Try it. Before printing, remove every picture; then print the lines below exactly, from the first line through the line containing "Konaklı Özel Transfer".

● ● ● ● ● ● ●

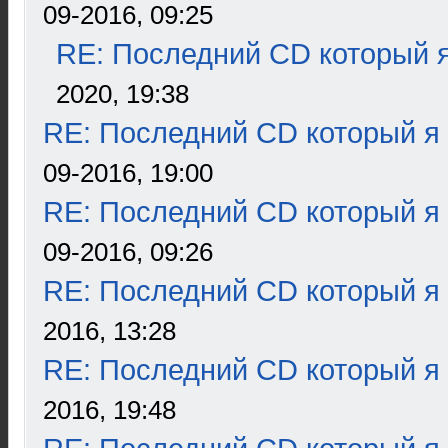
09-2016, 09:25
RE: Последний CD который я
2020, 19:38
RE: Последний CD который я
09-2016, 19:00
RE: Последний CD который я
09-2016, 09:26
RE: Последний CD который я
2016, 13:28
RE: Последний CD который я
2016, 19:48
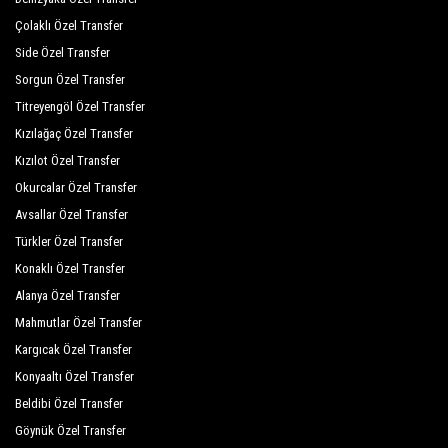
Çolaklı Özel Transfer
Hotel Dalya Life
Side Özel Transfer
Kovan Bungalow Kamp Alanı
Sorgun Özel Transfer
Titreyengöl Özel Transfer
Suna Village
Kızılağaç Özel Transfer
Pastoral Vadi
Kızılot Özel Transfer
Infinity Greenlife Hotel
Okurcalar Özel Transfer
Avsallar Özel Transfer
Nevada Hotel Spa
Türkler Özel Transfer
Isolated Villa W Private Pool In Fethiye Nature
Konaklı Özel Transfer
Vanilla Hotel
Alanya Özel Transfer
Mahmutlar Özel Transfer
Hostel Chillsteps
Kargıcak Özel Transfer
Surf Apart Hotel
Konyaaltı Özel Transfer
Beldibi Özel Transfer
La Farine
Göynük Özel Transfer
Tugay Hotel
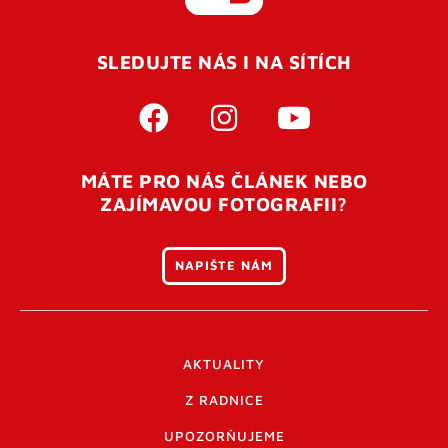
SLEDUJTE NÁS I NA SÍTÍCH
MÁTE PRO NÁS ČLÁNEK NEBO
ZAJÍMAVOU FOTOGRAFII?
NAPIŠTE NÁM
AKTUALITY
Z RADNICE
UPOZORŇUJEME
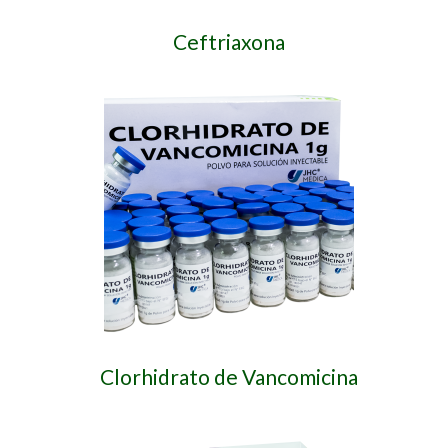
Ceftriaxona
Clorhidrato de Vancomicina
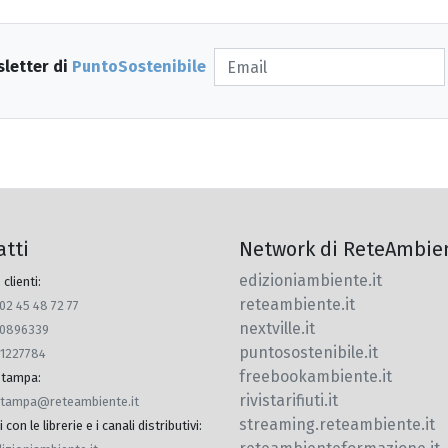
sletter di
PuntoSostenibile
atti
Network di ReteAmbie
edizioniambiente.it
 clienti:
reteambiente.it
 02 45 48 72 77
nextville.it
770896339
puntosostenibile.it
91227784
freebookambiente.it
 stampa
:
rivistarifiuti.it
.stampa@reteambiente.it
streaming.reteambiente.it
con le librerie e i canali distributivi
:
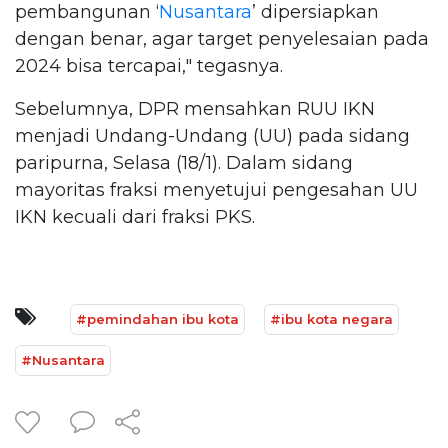
pembangunan ‘
Nusantara
’ dipersiapkan
dengan benar, agar target penyelesaian pada
2024 bisa tercapai," tegasnya.
Sebelumnya, DPR mensahkan RUU IKN
menjadi Undang-Undang (UU) pada sidang
paripurna, Selasa (18/1). Dalam sidang
mayoritas fraksi menyetujui pengesahan UU
IKN kecuali dari fraksi PKS.
#pemindahan ibu kota
#ibu kota negara
#Nusantara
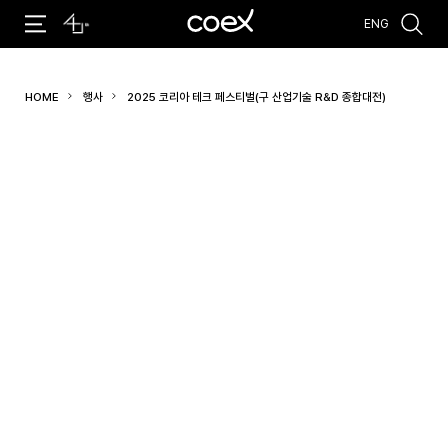
ENG
추천검색어
HOME
행사
2025 코리아 테크 페스티벌(구 산업기술 R&D 종합대전)
#코엑스 전시
#행사
#주차안내
#편의시설
#오시는 길
#컨퍼런스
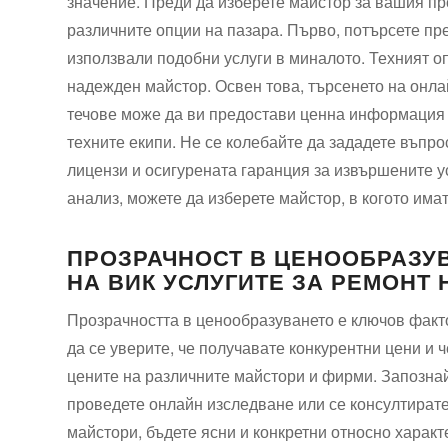
значение. Преди да изберете майстор за вашия пр
различните опции на пазара. Първо, потърсете пре
използвали подобни услуги в миналото. Техният о
надежден майстор. Освен това, търсенето на онлай
течове може да ви предостави ценна информация 
техните екипи. Не се колебайте да зададете въпр
лицензи и осигурената гаранция за извършените у
анализ, можете да изберете майстор, в когото има
ПРОЗРАЧНОСТ В ЦЕНООБРАЗУ
НА ВИК УСЛУГИТЕ ЗА РЕМОНТ 
Прозрачността в ценообразуването е ключов факт
да се уверите, че получавате конкурентни цени и 
цените на различните майстори и фирми. Запознайт
проведете онлайн изследване или се консултирате
майстори, бъдете ясни и конкретни относно характ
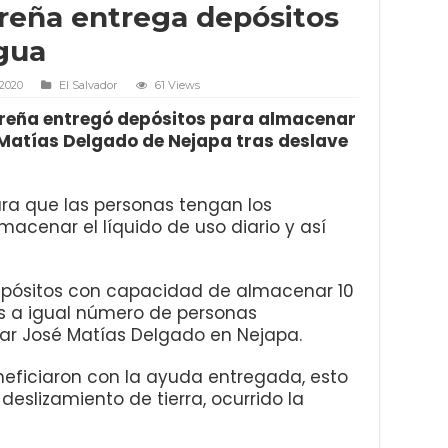
oreña entrega depósitos
gua
 2020
El Salvador
61 Views
doreña entregó depósitos para almacenar
 Matías Delgado de Nejapa tras deslave
para que las personas tengan los
acenar el líquido de uso diario y así
epósitos con capacidad de almacenar 10
os a igual número de personas
lar José Matías Delgado en Nejapa.
neficiaron con la ayuda entregada, esto
deslizamiento de tierra, ocurrido la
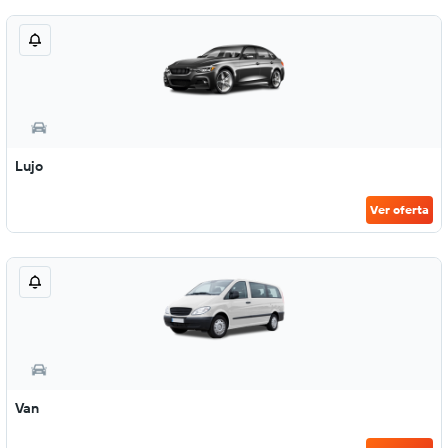
Lujo
Ver oferta
Van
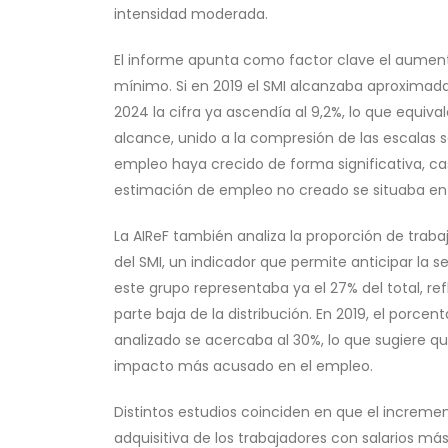
intensidad moderada.
El informe apunta como factor clave el aument
mínimo. Si en 2019 el SMI alcanzaba aproximadam
2024 la cifra ya ascendía al 9,2%, lo que equiv
alcance, unido a la compresión de las escalas sa
empleo haya crecido de forma significativa, c
estimación de empleo no creado se situaba en 
La AIReF también analiza la proporción de trab
del SMI, un indicador que permite anticipar la s
este grupo representaba ya el 27% del total, re
parte baja de la distribución. En 2019, el porcen
analizado se acercaba al 30%, lo que sugiere q
impacto más acusado en el empleo.
Distintos estudios coinciden en que el increme
adquisitiva de los trabajadores con salarios más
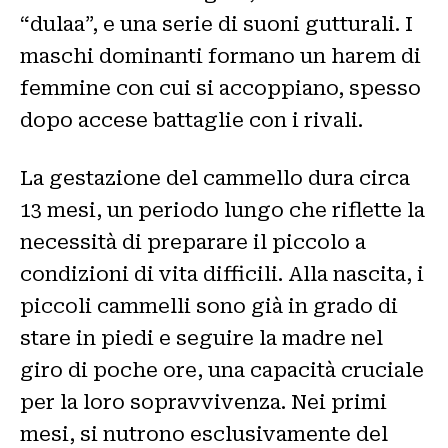
“dulaa”, e una serie di suoni gutturali. I
maschi dominanti formano un harem di
femmine con cui si accoppiano, spesso
dopo accese battaglie con i rivali.
La gestazione del cammello dura circa
13 mesi, un periodo lungo che riflette la
necessità di preparare il piccolo a
condizioni di vita difficili. Alla nascita, i
piccoli cammelli sono già in grado di
stare in piedi e seguire la madre nel
giro di poche ore, una capacità cruciale
per la loro sopravvivenza. Nei primi
mesi, si nutrono esclusivamente del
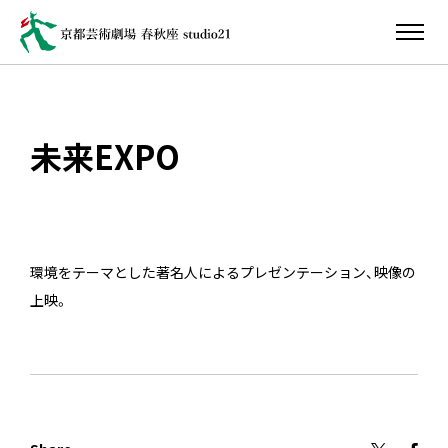
未来EXPO
環境をテーマとした著名人によるプレゼンテーション、映像の
上映。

● ● ● ● ● ● ●

Answer section.
09-2016, 09:25
RE: Последний CD который я
2020, 19:38
RE: Последний CD который я
09-2016, 19:00
RE: Последний CD который я
09-2016, 09:26
RE: Последний CD который я
2016, 13:28
RE: Последний CD который я
2016, 19:48
Çolaklı Özel Transfer
Hotel Dalya Life
Side Özel Transfer
Kovan Bungalow Kamp Alanı
Sorgun Özel Transfer
Titreyengöl Özel Transfer
Suna Village
Kızılağaç Özel Transfer
Pastoral Vadi
Kızılot Özel Transfer
Infinity Greenlife Hotel
Okurcalar Özel Transfer
Avsallar Özel Transfer
Nevada Hotel Spa
Türkler Özel Transfer
Isolated Villa W Private Pool In Fethiye Nature
Konaklı Özel Transfer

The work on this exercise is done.